As winter chill grips the Valley, the union of Makkai Sout and salted tea becomes a ritual of comfort. The coarse texture of sattu flour complements the smoothness of Kashmiri tea, creating a symphony of flavors that lingers on the palate. This pairing is more than sustenance; it is an experience that transcends generations.
Beyond individual households, Makkai Sout holds a special culinary place in communal gatherings, festivals, and weddings. In fact, gatherings are incomplete without the warmth of Makkai Sout shared among friends and family. It serves not just as a dish but as a vessel for the bonds that tie the Kashmiri people together.
While the essence of Makkai Sout remains untouched by time, modernity has brought subtle changes. Electric mills may hum in place of the traditional Ath-e-Grutte or Aab-e-Grutte, and the art of preparation might be expedited, but the core sentiment remains intact—a connection to heritage and a celebration of winter’s embrace.
In every bite of Makkia Sout, there is a tale — a tale of resilience, tradition, and the enduring spirit of Kashmir’s culinary delights. As the seasons change, and the snow blankets the landscape, the aroma of Makkai Sout with tea continues to weave its way into the fabric of Kashmiri life, ensuring that this winter tradition remains a timeless chapter in the story of people.
I recall, the tradition of relishing Makkai Sout with Nun Chai in our village would start, soon winter would set in. People would roast maize in clay-made pans on the traditional Dambur (Chulha) which was later either pulverized at home on traditional Aeth-e-Gratte or was taken to the watermill available in the vicinities those days.

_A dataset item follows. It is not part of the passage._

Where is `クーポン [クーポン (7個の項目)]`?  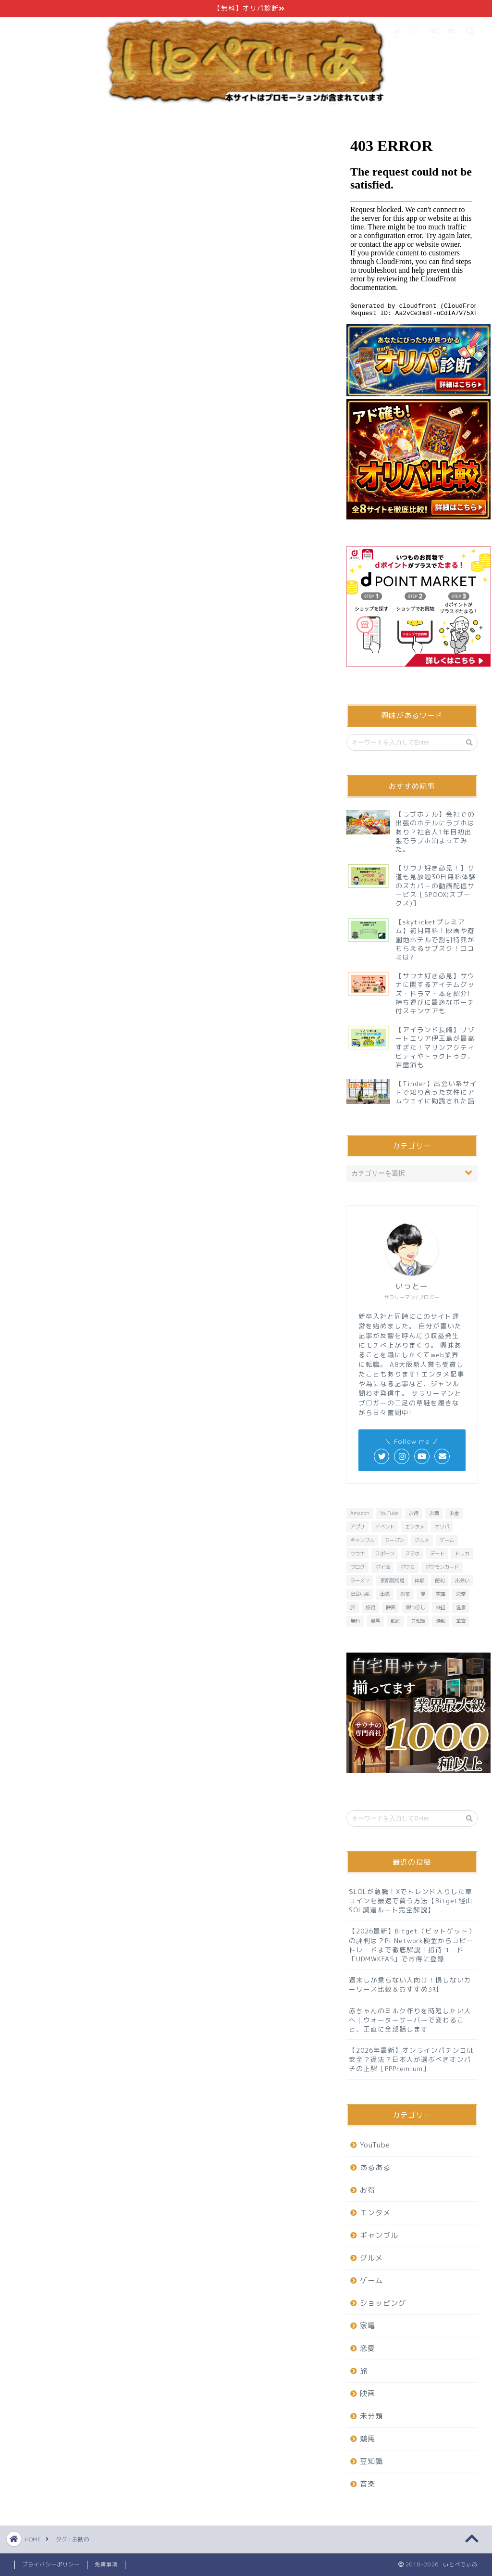
クーポン [クーポン (7個の項目)] is located at coordinates (394, 1540).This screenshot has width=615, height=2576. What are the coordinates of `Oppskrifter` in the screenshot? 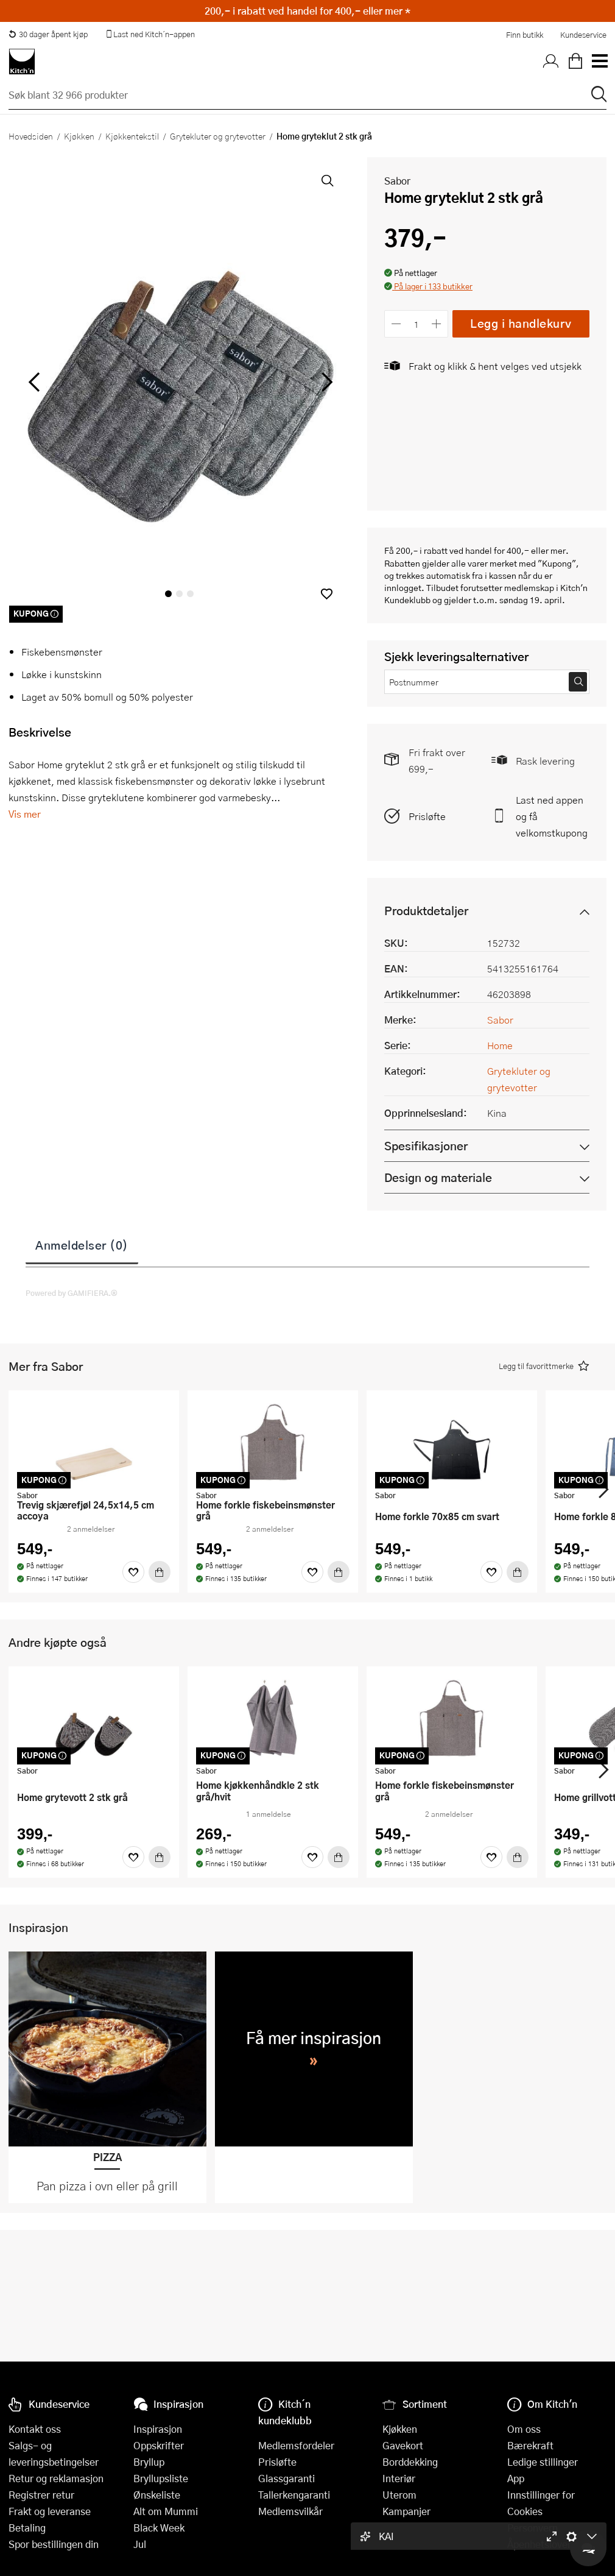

My mother would roast a sufficient quantity of maize on Chulha (hearth) and then send it to the near by water-mill for having Makkai Sout.
In our vicinity, there was only one watermill in Yarbug village which was some 3 kilometers away from our home where during winters; queues of customers would wait to get their maize milled out. Sitting around the traditional wicker basket, locally known as Lungoen and filling up Pheran (traditional loose attire in winter) pockets with roasted maize, stealthily, was undoubtedly a rich experience I often cherish.
Once maize sattu was obtained from this water-mill, it was sieved at home to get the impurities removed. Some part of it was distributed among the neighbors and relatives. The refined part of it was collected, and then homemade ghee was mixed with it to become much tastier.
Served mostly with breakfast and afternoon Nun Chai in Kashmir, it also tastes yummy when taken with Kashmiri Kehwa (infusion made with, range of spices including saffron, sliced almonds, cinnamon and cardamom, etc.) But how sad! The tradition of using it seems to have been ignored nowadays, only because the social position of people has considerably improved in recent years as a result of education.
Compared to other types of home-made sattu, Makkai Sout was famous in every household once. As a traditional protein-rich superfood packed with amazing health benefits like high in fiber, nutritious, having low glycemic index, rich in minerals, unadulterated and good for digestion, it is now offered in variety in markets. However, the traditional type tastes delectable and is free from preservatives. It is nutrient-dense, simple to be made at home. Let’s preserve this tradition.